By the way, on another forum I have found a lady (yes, a disabled mum shock horror!) who is v proactive & wants to set up something where disabled parents can exchange parenting equipment when we've finished using it... I think it's a great idea & I wanted to share it as I figure there are some disabled parents reading this thread.

Sorry if it's not appropriate to share it here but I am really into the idea of disabled parents becoming a supportive group - I've not met one except online (except myself of course!). Please ignore :)

I'm a disabled mum of 3. Following an ear infection last December I had an extreme immunological response and the nerves in my legs below the knee, hands, forearms and lower face were severely damaged and in my feet and hands they are totally dead. The numbness ebbs and flows depending on my monthly IV infusions, I also have a severe balance problem and can't figure out where m hands and feet are when they are out of my vision (th best way I can describe it is that if I close my eyes, I "miss" when I clap my hands!).

I walk slowly, unsteadily like a toddler. I use a wheelchair for long distances. I find fine tasks like chopping, sewing, writing.

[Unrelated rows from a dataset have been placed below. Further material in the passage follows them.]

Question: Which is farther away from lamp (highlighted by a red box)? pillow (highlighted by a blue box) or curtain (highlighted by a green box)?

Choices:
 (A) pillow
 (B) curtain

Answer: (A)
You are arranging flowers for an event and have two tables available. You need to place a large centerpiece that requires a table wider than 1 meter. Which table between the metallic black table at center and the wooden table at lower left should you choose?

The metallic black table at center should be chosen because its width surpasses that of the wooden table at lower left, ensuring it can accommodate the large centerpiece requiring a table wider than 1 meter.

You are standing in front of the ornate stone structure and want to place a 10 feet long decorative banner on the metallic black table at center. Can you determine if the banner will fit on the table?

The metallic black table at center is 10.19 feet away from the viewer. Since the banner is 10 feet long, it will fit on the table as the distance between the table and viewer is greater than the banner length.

It's been amazing to see people's reactions! A large minority refuse to believe me, with ridiculous responses like "ah well, you never know what's round the corner", or "I know God is going to heal you", or "but you look so well !".

I get a lot of people feeling sorry for my children. Dd1 is 12, in first year at high school. Ds is 10 in primary6, dd2 is 8 in primary5. What most of these people don't know is that I also have borderline personality disorder, which has been successfully controlled by an amazing clinical psychology team, and I came off all my medication (antipsychotics and antidepressants) about this time last year. And despite being seriously ill in hospital (I ate so little I lost 6 stone, which to be honest I needed to lose :) ) and becoming physically disabled, it's never come back. I still see my psychologist monthly and will do so for the forseeable future.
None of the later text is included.